The National Park Service is spending roughly 100,000 taxpayer dollars for a research project seeking to “honor the legacy” of the Marxist revolutionary group, the Black Panther Party. Adding insult to injury, it is awarding all of that money to the University of California, Berkeley, to do the research.
During the past year, the university has been a hotbed of political confrontation as it repeatedly lets violent protesters stop others from exercising their rights to free speech on its campus.
Claiming that Berkeley is “uniquely qualified” to produce a history that honors the Black Panther Party, the National Park Service announced it was awarding the university a $97,999.70 grant for the project, outside of the normal competitive bidding process, according to a report in the Washington Free Beacon on Thursday.
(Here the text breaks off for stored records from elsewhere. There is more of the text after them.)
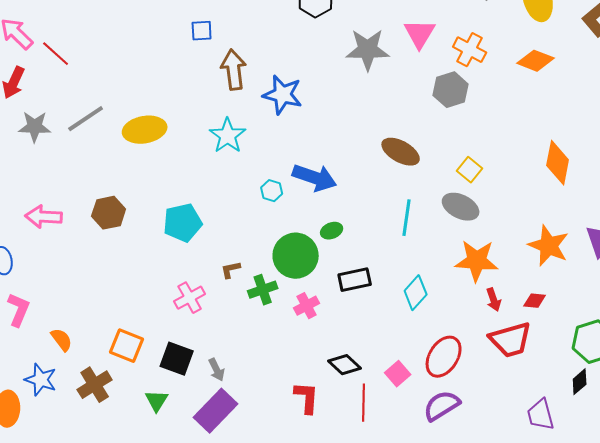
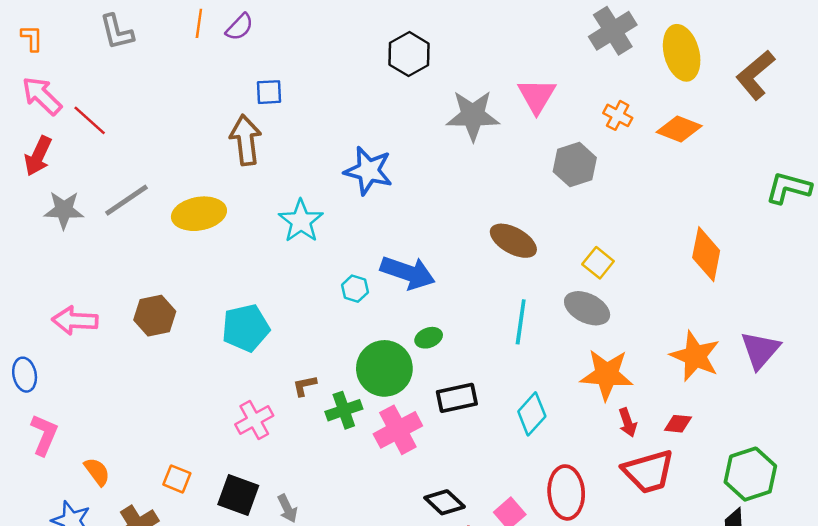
orange cross: (470, 50) -> (618, 115), moved, size x0.7
brown arrow: (234, 70) -> (246, 140), moved
pink cross: (307, 306) -> (398, 430), size x1.5
orange square: (127, 346) -> (177, 479), size x0.7
red ellipse: (444, 357) -> (566, 492), turned -36

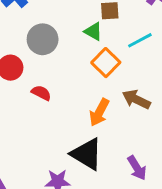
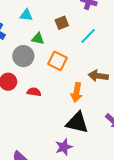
green triangle: (93, 31) -> (38, 39), moved
orange square: (106, 63) -> (58, 61), moved

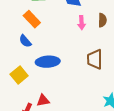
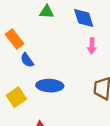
orange rectangle: (32, 19) -> (15, 39), moved

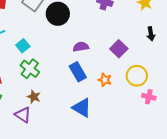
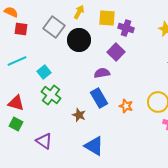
purple square: (119, 49) -> (116, 52), moved
brown star: (34, 97) -> (79, 115), moved
blue triangle: (82, 108) -> (94, 146), moved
According to the NPS announcement:
This cooperative research project between the National Park Service (NPS) and the University of California, Berkeley (UCB) on the Black Panther Party (BPP) is anchored in historical methods, visual culture, and the preservation of sites and voices.
The project will discover new links between the historical events concerning race that occurred in Richmond during World War II and the subsequent emergence of the BPP in the San Francisco Bay Area two decades later through research, oral history, and interpretation.
Committed to truthfully honoring the legacy of BPP activists and the San Francisco Bay Area communities they served, the project seeks to document the lives of activists and elders and the landscapes that shaped the movement.
Producing an annotative bibliography that includes scholarly texts, newspaper, and magazine articles will be useful for future scholars of the movement. Equally significant, the project will document how the BPP impacted the visual arts, music, dance, and styles of the 1960s, 70s and 80s [and] will underscore the vastness of its impact on American culture.”
Bay Area sites that shaped the BPP will be identified in an effort to memorialize a history that brought meaning to lives far beyond the San Francisco Bay Area.
The Black Panther Party was founded in 1966 and originally championed self-defense and the arming of African Americans in California. The party quickly moved to the left, advocating for “revolutionary inter-communalism” and abolishing capitalism.
Black Panther Party founder Huey P. Newton introduced a 10-point platform that called for “an end to the robbery by the capitalists of the black community” and for all black men to be immediately released from prison.
The FBI notes that the Black Panther Party advocates for “the use of violence and guerilla tactics to overthrow the U.S. government.”
The group dissolved in 1982. The New Black Panther Party was the subject of a voter intimidation case when two of its members stood outside a polling station in Philadelphia wearing paramilitary clothing and holding a billy club during the 2008 presidential election. Original members of the Black Panther Party say the new group, which identifies as a black nationalist organization, has no connection to their party.
The National Park Service said the goal of the research project is to create a “model for bringing diverse voices and communities together to understand their collective past and inspire a better future.”
The government said it will have “substantial involvement” in the project, including providing staff and conducting regular reviews of the materials and progress of the work.
Berkeley’s campus has been a favorite venue for violent, anti-free speech riots by far-left groups Antifa and “Black Bloc” several times this year. A mob protesting a speech by conservative provocateur Milo Yiannopoulos in February led to injuries and $100,000 of damage to the university. Masked Antifa members threw commercial-grade fireworks and rocks at police, as well as Molotov cocktails.
The school is currently preparing (though at Berkeley, they don’t prepare for free speech events, they brace themselves for the protests which will likely put an end to those events) for a planned free speech event with conservative pundits Ben Shapiro, Ann Coulter and Steve Bannon, chairman of Breitbart News and former adviser to President Donald Trump.
Berkeley is offering counseling sessions for students offended by the conservative speakers who are coming to campus (maybe). Police received permission to use pepper spray, which has been banned in the city since 1997, against anticipated violent protesters.